Anyway, about half an hour later, the gentleman arrived at our site. His name was Hunter. He was 82 years old, from California, traveling by himself, hiking and getting around like he was 30 years younger! An amazing man. And very nice. He set up his tent over a ridge toward the rear of the site so he would have a good view of the sunrise the next morning. We sat at the picnic table and talked. We sat in silence and read our respective books. We talked when we had something to share. It was rather nice.
There was a trail off the south side of the campground and about 5:30 I decided to see where it went.
They called this one Broken Arch because there is a crack running down the middle, just to the left and above where the man is standing.

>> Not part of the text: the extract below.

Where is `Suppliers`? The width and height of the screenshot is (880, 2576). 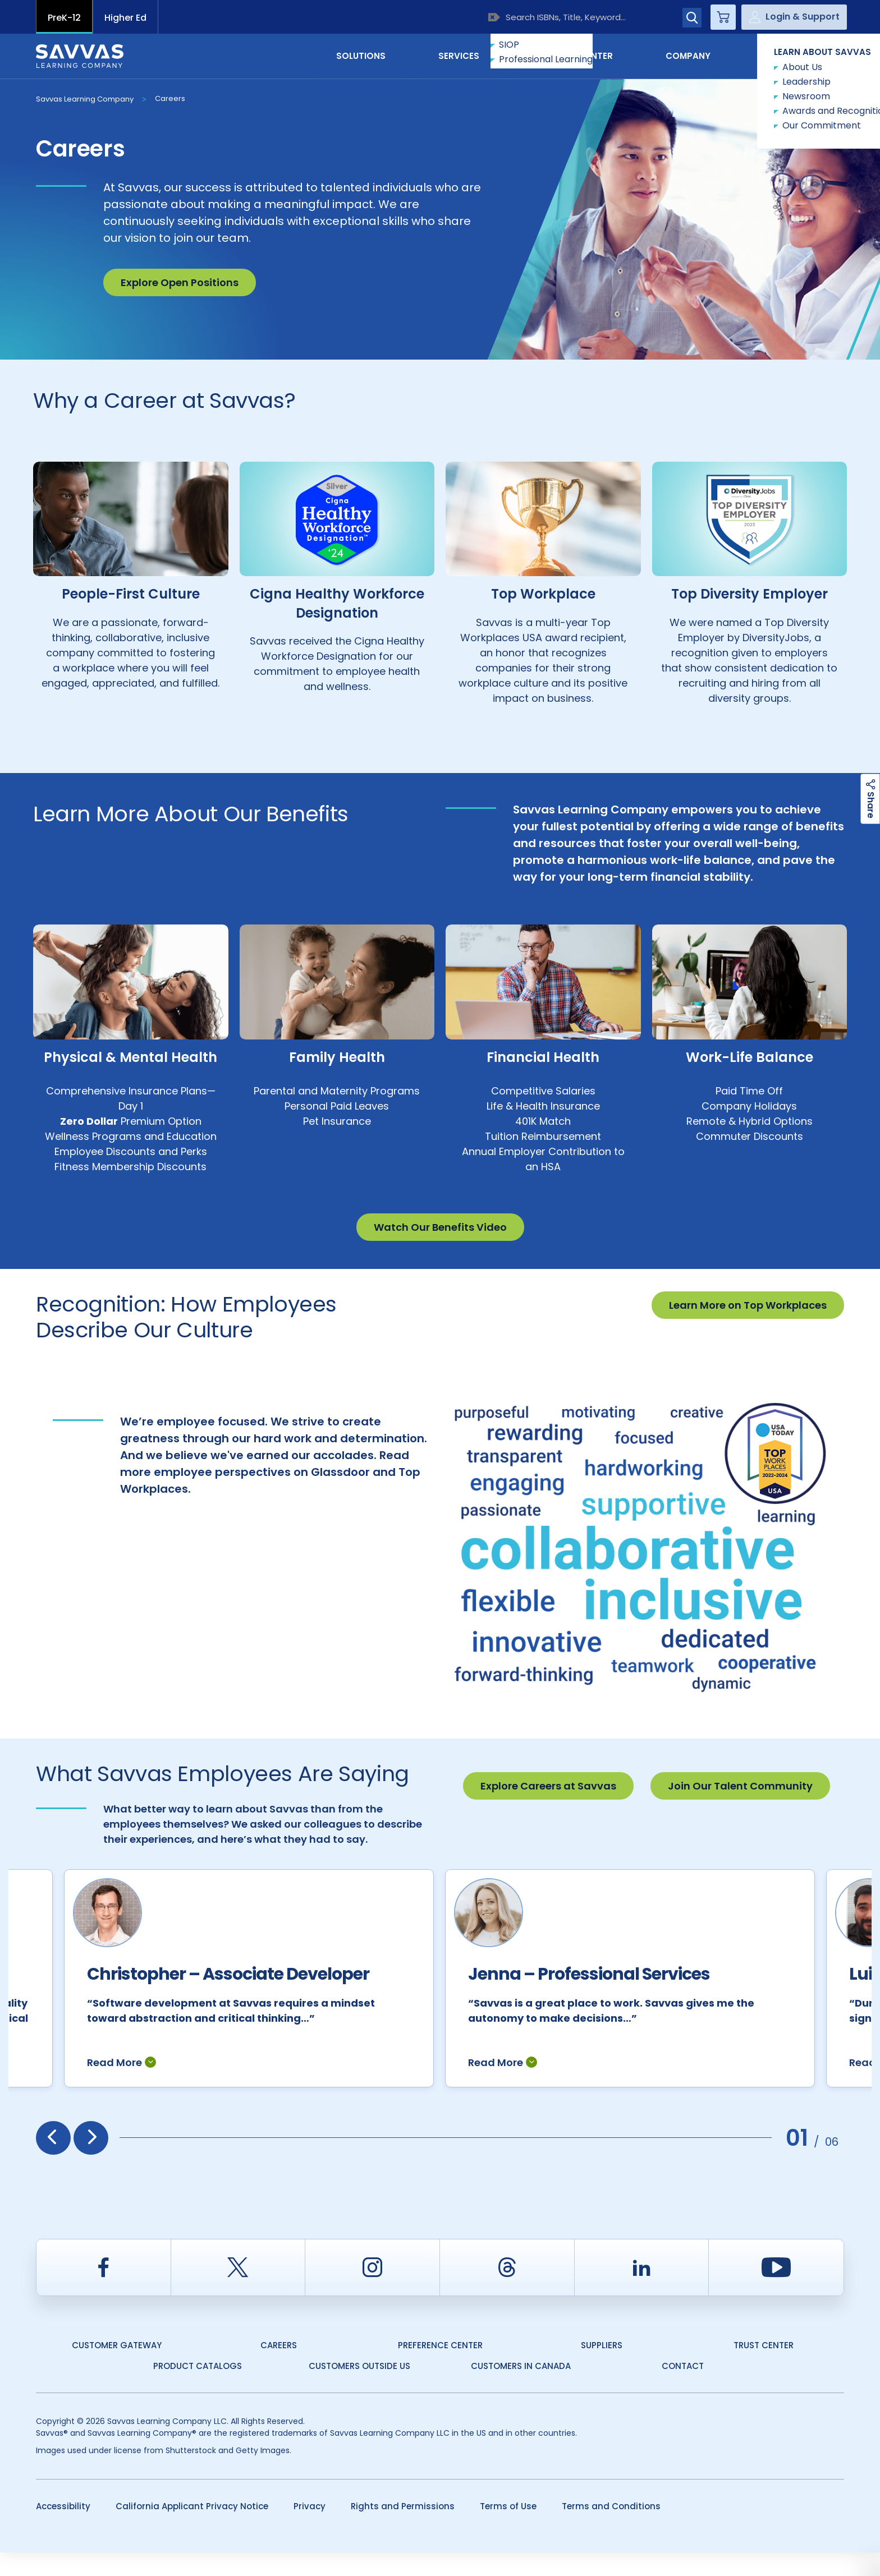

This huge rock formation reminded me of the statues of lions guarding the gates, but these seem to have lost their heads! The trail was fun. Easy in some places and not quite so easy in others, with a bit of scrambling over rocks and squeezing through several tight spots.
These arches were on a short offshoot from the main trail. This was as close as I got, that trail went no further. It would have been interesting, I think, to walk through and in them.
It is difficult to imagine the scale and size of these formations even when there are people included in the pictures. They are huge and the variety of shapes and sizes and colors are amazing and fascinating. It is a weird and wonderful place.